### Supplied records

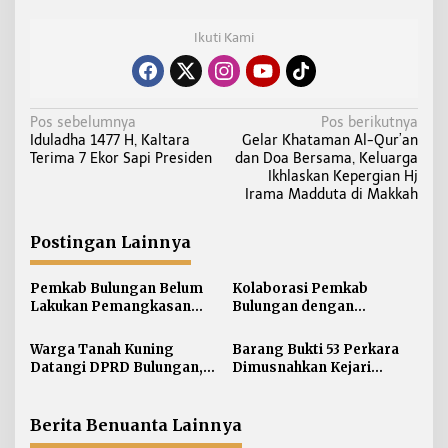
Ikuti Kami
N
Pos sebelumnya
Pos berikutnya
Iduladha 1477 H, Kaltara
Gelar Khataman Al-Qur’an
a
Terima 7 Ekor Sapi Presiden
dan Doa Bersama, Keluarga
v
Ikhlaskan Kepergian Hj
i
Irama Madduta di Makkah
g
a
Postingan Lainnya
s
i
Pemkab Bulungan Belum
Kolaborasi Pemkab
Lakukan Pemangkasan
Bulungan dengan
p
TPP ASN, Bupati: Belum
Unikaltar, Satu
o
Ada Arahan Pusat
Desa/Kelurahan Satu
Warga Tanah Kuning
Barang Bukti 53 Perkara
s
Sarjana
Datangi DPRD Bulungan,
Dimusnahkan Kejari
Minta Hak Plasma 20
Bulungan, Masih
Persen segera
Didominasi Kasus Sabu
Diselesaikan
Berita Benuanta Lainnya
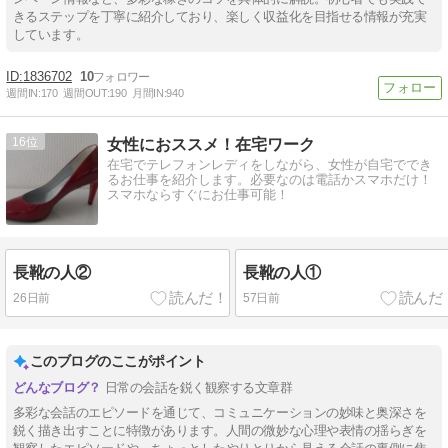
きるステップを丁寧に紹介しており、楽しく収益化を目指せる情報が充実
しています。
1836702
10
週間IN:
170
週間OUT:
190
月間IN:
940
16
女性におススメ！在宅ワーク
在宅でテレフォンレディをしながら、女性が自宅ででき
るお仕事を紹介します。必要なのは電話かスマホだけ！
スマホならすぐにお仕事可能！
長靴の人②
長靴の人①
26日前
57日前
このブログのここがポイント
日常の会話を鋭く観察する文章群
多彩な会話のエピソードを通じて、コミュニケーションの妙味と奥深さを
鋭く描き出すことに特徴があります。人間の微妙な心理や表情の揺らぎを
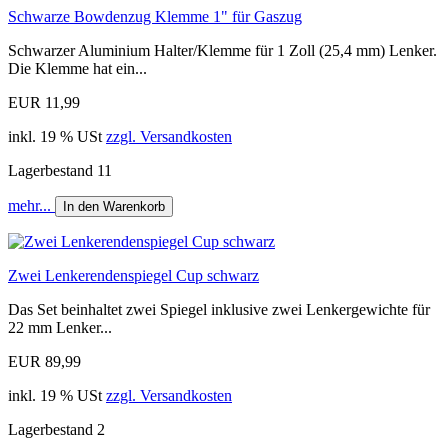
Schwarze Bowdenzug Klemme 1" für Gaszug
Schwarzer Aluminium Halter/Klemme für 1 Zoll (25,4 mm) Lenker.
Die Klemme hat ein...
EUR 11,99
inkl. 19 % USt
zzgl. Versandkosten
Lagerbestand 11
mehr...
In den Warenkorb
Zwei Lenkerendenspiegel Cup schwarz
Das Set beinhaltet zwei Spiegel inklusive zwei Lenkergewichte für
22 mm Lenker...
EUR 89,99
inkl. 19 % USt
zzgl. Versandkosten
Lagerbestand 2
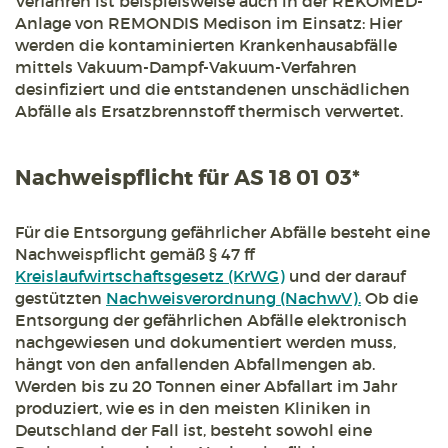
Verfahren ist beispielsweise auch in der REKOMED-
Anlage von REMONDIS Medison im Einsatz: Hier
werden die kontaminierten Krankenhausabfälle
mittels Vakuum-Dampf-Vakuum-Verfahren
desinfiziert und die entstandenen unschädlichen
Abfälle als Ersatzbrennstoff thermisch verwertet.
Nachweispflicht für AS 18 01 03*
Für die Entsorgung gefährlicher Abfälle besteht eine
Nachweispflicht gemäß § 47 ff
Kreislaufwirtschaftsgesetz (KrWG)
und der darauf
gestützten
Nachweisverordnung (NachwV).
Ob die
Entsorgung der gefährlichen Abfälle elektronisch
nachgewiesen und dokumentiert werden muss,
hängt von den anfallenden Abfallmengen ab.
Werden bis zu 20 Tonnen einer Abfallart im Jahr
produziert, wie es in den meisten Kliniken in
Deutschland der Fall ist, besteht sowohl eine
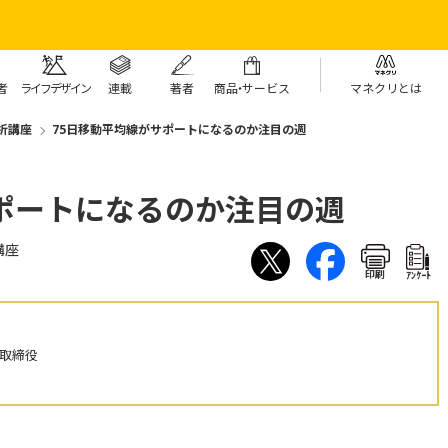
者
ライフデザイン
連載
著者
商
品・
サービス
マネクリとは
析講座
75日移動平均線がサポートになるのか注目の週
ポートになるのか注目の週
講座
印刷
ｱﾝｹｰﾄ
表取締役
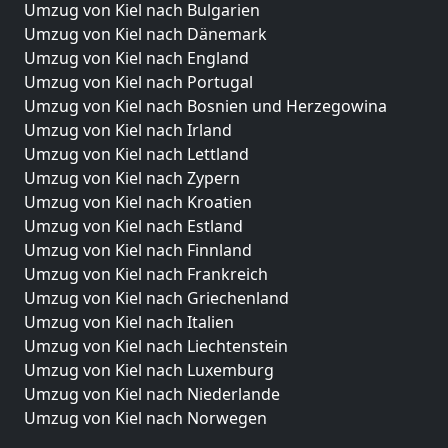
Umzug von Kiel nach Bulgarien
Umzug von Kiel nach Dänemark
Umzug von Kiel nach England
Umzug von Kiel nach Portugal
Umzug von Kiel nach Bosnien und Herzegowina
Umzug von Kiel nach Irland
Umzug von Kiel nach Lettland
Umzug von Kiel nach Zypern
Umzug von Kiel nach Kroatien
Umzug von Kiel nach Estland
Umzug von Kiel nach Finnland
Umzug von Kiel nach Frankreich
Umzug von Kiel nach Griechenland
Umzug von Kiel nach Italien
Umzug von Kiel nach Liechtenstein
Umzug von Kiel nach Luxemburg
Umzug von Kiel nach Niederlande
Umzug von Kiel nach Norwegen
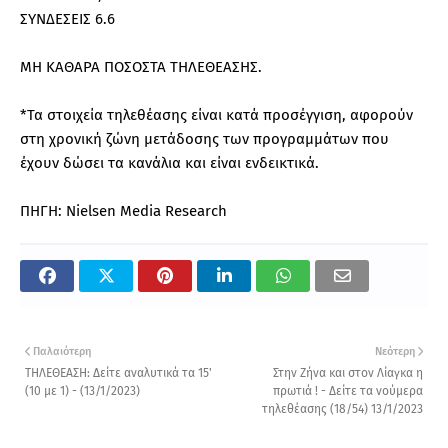
ΣΥΝΔΕΣΕΙΣ 6.6
ΜΗ ΚΑΘΑΡΑ ΠΟΣΟΣΤΑ ΤΗΛΕΘΕΑΣΗΣ.
*Τα στοιχεία τηλεθέασης είναι κατά προσέγγιση, αφορούν
στη χρονική ζώνη μετάδοσης των προγραμμάτων που
έχουν δώσει τα κανάλια και είναι ενδεικτικά.
ΠΗΓΗ: Nielsen Media Research
Παλαιότερη
Νεότερη
ΤΗΛΕΘΕΑΣΗ: Δείτε αναλυτικά τα 15'
Στην Ζήνα και στον Λίαγκα η
(10 με 1) - (13/1/2023)
πρωτιά ! - Δείτε τα νούμερα
τηλεθέασης (18/54) 13/1/2023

######

• [Instructions to follow]: Verbatim copy with pictures excluded: write out the records above in full.

• [Response area]:
Ikuti Kami
N
Pos sebelumnya
Pos berikutnya
Iduladha 1477 H, Kaltara
Gelar Khataman Al-Qur’an
a
Terima 7 Ekor Sapi Presiden
dan Doa Bersama, Keluarga
v
Ikhlaskan Kepergian Hj
i
Irama Madduta di Makkah
g
a
Postingan Lainnya
s
i
Pemkab Bulungan Belum
Kolaborasi Pemkab
Lakukan Pemangkasan
Bulungan dengan
p
TPP ASN, Bupati: Belum
Unikaltar, Satu
o
Ada Arahan Pusat
Desa/Kelurahan Satu
Warga Tanah Kuning
Barang Bukti 53 Perkara
s
Sarjana
Datangi DPRD Bulungan,
Dimusnahkan Kejari
Minta Hak Plasma 20
Bulungan, Masih
Persen segera
Didominasi Kasus Sabu
Diselesaikan
Berita Benuanta Lainnya
きるステップを丁寧に紹介しており、楽しく収益化を目指せる情報が充実
しています。
1836702
10
週間IN:
170
週間OUT:
190
月間IN:
940
16
女性におススメ！在宅ワーク
在宅でテレフォンレディをしながら、女性が自宅ででき
るお仕事を紹介します。必要なのは電話かスマホだけ！
スマホならすぐにお仕事可能！
長靴の人②
長靴の人①
26日前
57日前
このブログのここがポイント
日常の会話を鋭く観察する文章群
多彩な会話のエピソードを通じて、コミュニケーションの妙味と奥深さを
鋭く描き出すことに特徴があります。人間の微妙な心理や表情の揺らぎを
Schwarze Bowdenzug Klemme 1" für Gaszug
Schwarzer Aluminium Halter/Klemme für 1 Zoll (25,4 mm) Lenker.
Die Klemme hat ein...
EUR 11,99
inkl. 19 % USt
zzgl. Versandkosten
Lagerbestand 11
mehr...
In den Warenkorb
Zwei Lenkerendenspiegel Cup schwarz
Das Set beinhaltet zwei Spiegel inklusive zwei Lenkergewichte für
22 mm Lenker...
EUR 89,99
inkl. 19 % USt
zzgl. Versandkosten
Lagerbestand 2
Verfahren ist beispielsweise auch in der REKOMED-
Anlage von REMONDIS Medison im Einsatz: Hier
werden die kontaminierten Krankenhausabfälle
mittels Vakuum-Dampf-Vakuum-Verfahren
desinfiziert und die entstandenen unschädlichen
Abfälle als Ersatzbrennstoff thermisch verwertet.
Nachweispflicht für AS 18 01 03*
Für die Entsorgung gefährlicher Abfälle besteht eine
Nachweispflicht gemäß § 47 ff
Kreislaufwirtschaftsgesetz (KrWG)
und der darauf
gestützten
Nachweisverordnung (NachwV).
Ob die
Entsorgung der gefährlichen Abfälle elektronisch
nachgewiesen und dokumentiert werden muss,
hängt von den anfallenden Abfallmengen ab.
Werden bis zu 20 Tonnen einer Abfallart im Jahr
produziert, wie es in den meisten Kliniken in
Deutschland der Fall ist, besteht sowohl eine
者
ライフデザイン
連載
著者
商
品・
サービス
マネクリとは
析講座
75日移動平均線がサポートになるのか注目の週
ポートになるのか注目の週
講座
印刷
ｱﾝｹｰﾄ
表取締役
Umzug von Kiel nach Bulgarien
Umzug von Kiel nach Dänemark
Umzug von Kiel nach England
Umzug von Kiel nach Portugal
Umzug von Kiel nach Bosnien und Herzegowina
Umzug von Kiel nach Irland
Umzug von Kiel nach Lettland
Umzug von Kiel nach Zypern
Umzug von Kiel nach Kroatien
Umzug von Kiel nach Estland
Umzug von Kiel nach Finnland
Umzug von Kiel nach Frankreich
Umzug von Kiel nach Griechenland
Umzug von Kiel nach Italien
Umzug von Kiel nach Liechtenstein
Umzug von Kiel nach Luxemburg
Umzug von Kiel nach Niederlande
Umzug von Kiel nach Norwegen
ΣΥΝΔΕΣΕΙΣ 6.6
ΜΗ ΚΑΘΑΡΑ ΠΟΣΟΣΤΑ ΤΗΛΕΘΕΑΣΗΣ.
*Τα στοιχεία τηλεθέασης είναι κατά προσέγγιση, αφορούν
στη χρονική ζώνη μετάδοσης των προγραμμάτων που
έχουν δώσει τα κανάλια και είναι ενδεικτικά.
ΠΗΓΗ: Nielsen Media Research
Παλαιότερη
Νεότερη
ΤΗΛΕΘΕΑΣΗ: Δείτε αναλυτικά τα 15'
Στην Ζήνα και στον Λίαγκα η
(10 με 1) - (13/1/2023)
πρωτιά ! - Δείτε τα νούμερα
τηλεθέασης (18/54) 13/1/2023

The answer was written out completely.